Monday, March 14, 2011

Personal Rage and Dylan Thomas

In all of my personal struggle over the past year and more, I find myself tired of the waxing and waning of my inner emotions. I await a time when I don't feel anxious or worried and I can look forward to pleasantries without said joys being compromised and tainted by the "other" feelings that linger, wafting through the air malodorously, choking and suffocating me. 


I have never considered myself much of a fighter, but I also do not consider myself a quitter. The competitor in me has now acknowledge that my greatest source of adversity comes from within. Internally conflicted, developing strategies and approaches for coping is quite the difficult process. Like a migratory animal in a world of global warming, I find myself reactive instinctively, and yet confusedly. 


Certainly, I am one to say that I don't care about what other people say about me, but that would be a falsity. I am sure that when people think of me, the first adjective that comes to mind is not "strong". I am not one to argue with my lack of physical prowess, but I would not consider myself weak, in any sense. Part of me suffers through hours of painful tattooing to prove to myself that I can take the physical pains of life, partly associating the endurance with the possibility of the future pain I may have to tolerate. Additionally, I feel as though people may see me as a stronger and braver person because I have never had the opportunity to do so. 


I suppose I am considering all of this because, in teaching characterization and character traits to students, the concept of bravery and courage are often associate with heroic characters found within fictional stories. Ironically, the aforementioned traits are so easily identified, yet we often overlook the more difficult and realistic human associations with courage and bravery. Again, I do not feel confident enough to call myself brave or courageous, but I will identify with stubborn. 


Of all the things I am, a quitter is not me. I don't back down. I may get angry, but often that anger motivates and fuels me. That's where Dylan Thomas, and my English-obsessed ways, surface. I read and reread the following poem tonight in an effort to refocus my life in the face of adversity:



DO NOT GO GENTLE INTO THAT GOOD NIGHT

Do not go gentle into that good night,
Old age should burn and rage at close of day;
Rage, rage against the dying of the light.
Though wise men at their end know dark is right,
Because their words had forked no lightning they
Do not go gentle into that good night.

Good men, the last wave by, crying how bright
Their frail deeds might have danced in a green bay,
Rage, rage against the dying of the light.
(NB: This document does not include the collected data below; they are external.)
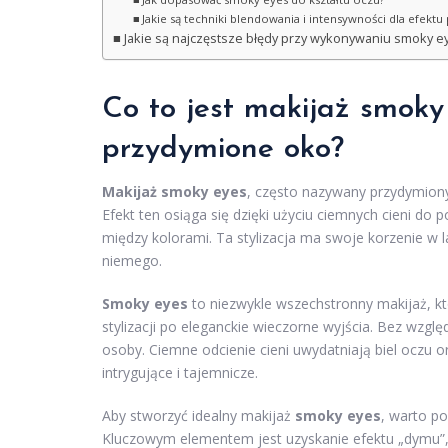
Jakie są techniki blendowania i intensywności dla efektu
Jakie są najczęstsze błędy przy wykonywaniu smoky eye
Co to jest makijaż smoky
przydymione oko?
Makijaż smoky eyes
, często nazywany przydymionym
Efekt ten osiąga się dzięki użyciu ciemnych cieni do 
między kolorami. Ta stylizacja ma swoje korzenie w 
niemego.
Smoky eyes
to niezwykle wszechstronny makijaż, k
stylizacji po eleganckie wieczorne wyjścia. Bez wzglę
osoby. Ciemne odcienie cieni uwydatniają biel oczu or
intrygujące i tajemnicze.
Aby stworzyć idealny makijaż
smoky eyes
, warto po
Kluczowym elementem jest uzyskanie efektu „dymu”, k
Wild men who caught and sang the sun in flight,
And learn, too late, they grieved it on its way,
Do not go gentle into that good night.

Grave men, near death, who see with blinding sight
Blind eyes could blaze like meteors and be gay,
Rage, rage against the dying of the light.
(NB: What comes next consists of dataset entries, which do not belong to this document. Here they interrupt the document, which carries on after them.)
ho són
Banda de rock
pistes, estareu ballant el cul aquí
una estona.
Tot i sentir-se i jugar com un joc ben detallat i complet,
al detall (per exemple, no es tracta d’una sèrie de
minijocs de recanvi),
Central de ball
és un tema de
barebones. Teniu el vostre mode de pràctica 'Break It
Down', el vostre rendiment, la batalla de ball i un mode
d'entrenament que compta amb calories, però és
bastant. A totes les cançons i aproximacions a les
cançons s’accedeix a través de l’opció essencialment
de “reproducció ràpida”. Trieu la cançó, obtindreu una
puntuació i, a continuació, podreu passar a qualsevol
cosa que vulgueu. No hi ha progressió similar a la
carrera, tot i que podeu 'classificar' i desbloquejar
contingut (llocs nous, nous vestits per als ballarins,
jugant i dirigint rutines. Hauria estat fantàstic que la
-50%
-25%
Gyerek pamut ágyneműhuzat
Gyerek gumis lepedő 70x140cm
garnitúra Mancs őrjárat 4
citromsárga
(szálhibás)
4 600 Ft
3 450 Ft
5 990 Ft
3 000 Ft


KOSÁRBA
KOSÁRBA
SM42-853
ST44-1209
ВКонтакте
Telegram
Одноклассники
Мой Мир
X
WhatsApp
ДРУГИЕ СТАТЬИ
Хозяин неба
And you, my father, there on the sad height,
Curse, bless me now with your fierce tears, I pray.
Do not go gentle into that good night.
Rage, rage against the dying of the light. 


To me, it is clear that the speaker of the poem is attempting to express contempt for a mere resignation towards death. It appears that it is neither honorable or appropriate to accept death and a predetermined fate. We should all fight against impending death rather than passively acquiescing to death's silent request. 
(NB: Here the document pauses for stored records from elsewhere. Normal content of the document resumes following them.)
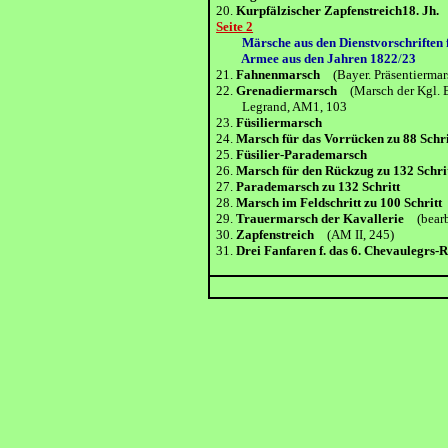
20.
Kurpfälzischer Zapfenstreich18. Jh.
Seite 2
Märsche aus den Dienstvorschriften f
Armee aus den Jahren 1822
/
23
21.
Fahnenmarsch
(Bayer. Präsentiermar
22.
Grenadiermarsch
(Marsch der Kgl. B
Legrand, AM1, 103
23.
Füsiliermarsch
24.
Marsch für das Vorrücken zu 88 Schri
25.
Füsilier-Parademarsch
26.
Marsch für den Rückzug zu 132 Schri
27.
Parademarsch zu 132 Schritt
28.
Marsch im Feldschritt zu 100 Schritt
29.
Trauermarsch der Kavallerie
(bearb.
30.
Zapfenstreich
(AM II, 245)
31.
Drei Fanfaren f. das 6. Chevaulegrs-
Thomas divides the poem into four separate parts in order to build upon the idea that raging against the dying of the light is a valid approach to not only death, but also, more implicitly, against the darkness and tribulations that may frequently arise in life. In the opening stanza, the speaker introduces the message of battling against passivity only to succeed the introduction with four paragraphs of examples of fighting against the dying of the light. The continued repetition of this key phrase, "Rage, rage against the dying of the light," builds upon itself to provide emphasis. 


Later, the tone becomes far more emotionally charged and personal as the speaker talks about his father. In many ways, one could read this poem and provide the suggestion in an analysis of "Do Not Go Gentle Into That Good Night" saying it is as a statement about living a strong life and refusing to go down quietly.


To my point I come: I shall rage on. I may not always emerge victorious and my sphere of influence is, often times, rather limited and beyond my control, but never will I merely accept the unacceptable. Where I am is where I am meant to be, but it doesn't mean I can't fight for more in a brave and courageous manner, even if it goes unnoticed.